# Learning and Decision Making

## Laboratory 4: Supervised learning

In the end of the lab, you should submit all code/answers written in the tasks marked as "Activity n. XXX", together with the corresponding outputs and any replies to specific questions posed to the e-mail <adi.tecnico@gmail.com>. Make sure that the subject is of the form [&lt;group n.&gt;] LAB &lt;lab n.&gt;.

### 1. The IRIS dataset

The Iris flower data set is a data set describing the morphologic variation of Iris flowers of three related species. Two of the three species were collected in the Gaspé Peninsula "all from the same pasture, and picked on the same day and measured at the same time by the same person with the same apparatus".

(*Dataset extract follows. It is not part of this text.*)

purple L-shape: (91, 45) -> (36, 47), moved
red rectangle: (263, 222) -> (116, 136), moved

The data set consists of 50 samples from each of three species of Iris (_Iris setosa_, _Iris virginica_ and _Iris versicolor_). Four features were measured from each sample: the length and the width of the sepals and petals, in centimetres.

In your work, you will use the Iris dataset, considering only two of the three species of Iris.

---

We start by loading the dataset. The Iris dataset is available directly as part of `scikit-learn`and we use the `scikit-learn` command `load_iris` to retrieve the data.

In [None]:
%matplotlib notebook

import numpy as np
import matplotlib.pyplot as plt

from sklearn import datasets as data

# Load dataset and print its description
iris = data.load_iris()
print(iris.DESCR)

data_X = iris.data[50:,:]          # Select only 2 classes
data_y = 2 * iris.target[50:] - 3  # Set output to {-1, +1}

# Get dimensions 
nP = data_X.shape[0]
nF = data_X.shape[1]

In the first activity, you will prepare and visualize the data, before running the learning algorithms.

---

#### Activity 1.        

* Split the data into training and test sets. To build the train and test sets, you can use the function `train_test_split` from the module `model_selection` of `scikit-learn`. Make sure that the test set corresponds to 1/10th of your data. For reproducibility, set `random_state` to some fixed value.

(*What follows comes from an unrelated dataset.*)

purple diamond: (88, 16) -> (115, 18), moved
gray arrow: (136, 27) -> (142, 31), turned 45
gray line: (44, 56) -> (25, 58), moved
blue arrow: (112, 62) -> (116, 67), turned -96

* Plot the training data. In particular, for every pair of features/attributes, create a scatter plot where different classes are plotted with different symbols. You may find useful the `subplot` command from `matplotlib.pyplot`.

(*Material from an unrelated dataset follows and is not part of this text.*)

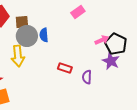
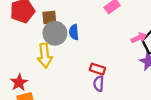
purple semicircle: (87, 77) -> (99, 84), moved

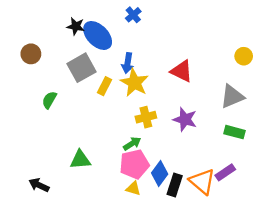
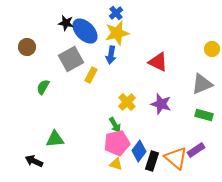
yellow star: (134, 83) -> (117, 33), moved, turned 30
yellow cross: (146, 117) -> (127, 102), turned -30
green arrow: (132, 144) -> (115, 125), turned 91
green triangle: (80, 160) -> (55, 139), moved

* Standardize the training data to have 0-mean and unitary standard deviation. You may find useful the `StandardScaler` from `sklearn.preprocessing`.

**Note 1:** You may want to force the train and test data to a floating point representation, which you can do using the `astype` method of numpy arrays.

**Note 2:** Keep in mind that the test data should not be used for any design or validation decisions.

---

In [None]:
# Insert your code here

You will now use a very simple linear regression model, similar to the one studied in the homework, to discriminate between the two classes using only two features as inputs. To do so, you will create two artificial features that seek to capture most of the variability in the data using _principal component analysis_.

---

#### Activity 2. 

* Run PCA on the training set to get a representation of the data using only the two principal components. To do this, you should first fit the PCA model to the data and then use the resulting model to transform the data. For details, check the documentation for the function `PCA`.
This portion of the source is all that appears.